§ **Exercise data**
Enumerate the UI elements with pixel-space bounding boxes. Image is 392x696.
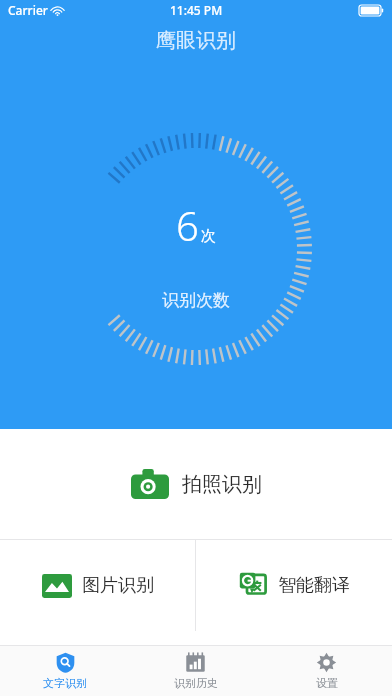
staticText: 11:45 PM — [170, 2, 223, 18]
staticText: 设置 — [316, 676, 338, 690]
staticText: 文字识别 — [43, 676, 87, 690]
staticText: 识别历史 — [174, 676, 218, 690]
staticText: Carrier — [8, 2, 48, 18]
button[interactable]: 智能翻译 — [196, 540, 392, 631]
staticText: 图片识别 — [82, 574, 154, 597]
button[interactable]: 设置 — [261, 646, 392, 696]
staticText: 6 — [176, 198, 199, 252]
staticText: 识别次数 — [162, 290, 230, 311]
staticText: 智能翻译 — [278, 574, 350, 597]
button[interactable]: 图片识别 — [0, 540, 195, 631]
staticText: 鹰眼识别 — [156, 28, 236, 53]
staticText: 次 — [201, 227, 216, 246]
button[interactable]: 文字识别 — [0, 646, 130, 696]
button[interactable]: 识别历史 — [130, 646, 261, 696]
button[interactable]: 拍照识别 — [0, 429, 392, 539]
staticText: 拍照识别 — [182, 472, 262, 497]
...
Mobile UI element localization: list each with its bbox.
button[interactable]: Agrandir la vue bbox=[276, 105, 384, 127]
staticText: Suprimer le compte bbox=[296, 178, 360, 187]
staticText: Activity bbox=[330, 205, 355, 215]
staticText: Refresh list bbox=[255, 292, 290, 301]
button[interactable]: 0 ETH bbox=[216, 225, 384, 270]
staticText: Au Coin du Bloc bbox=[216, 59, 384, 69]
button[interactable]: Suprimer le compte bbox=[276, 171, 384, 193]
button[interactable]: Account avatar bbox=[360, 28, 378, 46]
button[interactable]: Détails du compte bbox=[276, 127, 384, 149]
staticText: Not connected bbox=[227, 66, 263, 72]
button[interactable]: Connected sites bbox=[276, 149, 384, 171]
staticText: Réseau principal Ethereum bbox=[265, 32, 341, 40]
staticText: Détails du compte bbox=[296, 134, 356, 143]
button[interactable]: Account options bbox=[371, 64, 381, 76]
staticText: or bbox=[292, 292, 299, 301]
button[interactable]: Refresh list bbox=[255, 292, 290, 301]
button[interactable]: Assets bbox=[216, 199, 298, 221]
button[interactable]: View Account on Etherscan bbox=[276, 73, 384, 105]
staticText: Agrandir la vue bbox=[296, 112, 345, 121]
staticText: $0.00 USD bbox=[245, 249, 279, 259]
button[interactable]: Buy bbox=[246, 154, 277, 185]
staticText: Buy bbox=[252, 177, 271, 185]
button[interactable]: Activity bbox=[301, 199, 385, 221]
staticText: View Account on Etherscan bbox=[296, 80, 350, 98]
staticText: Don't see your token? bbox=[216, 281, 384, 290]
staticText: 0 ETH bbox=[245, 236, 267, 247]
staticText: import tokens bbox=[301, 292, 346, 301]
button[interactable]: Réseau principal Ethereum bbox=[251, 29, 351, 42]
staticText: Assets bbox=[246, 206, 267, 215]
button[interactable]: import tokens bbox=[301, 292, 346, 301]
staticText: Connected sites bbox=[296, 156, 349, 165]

§ **Task details**
From the entries above, work out how many lines include "with"; the number is the only answer wanted.

§ **Result for this exercise**
2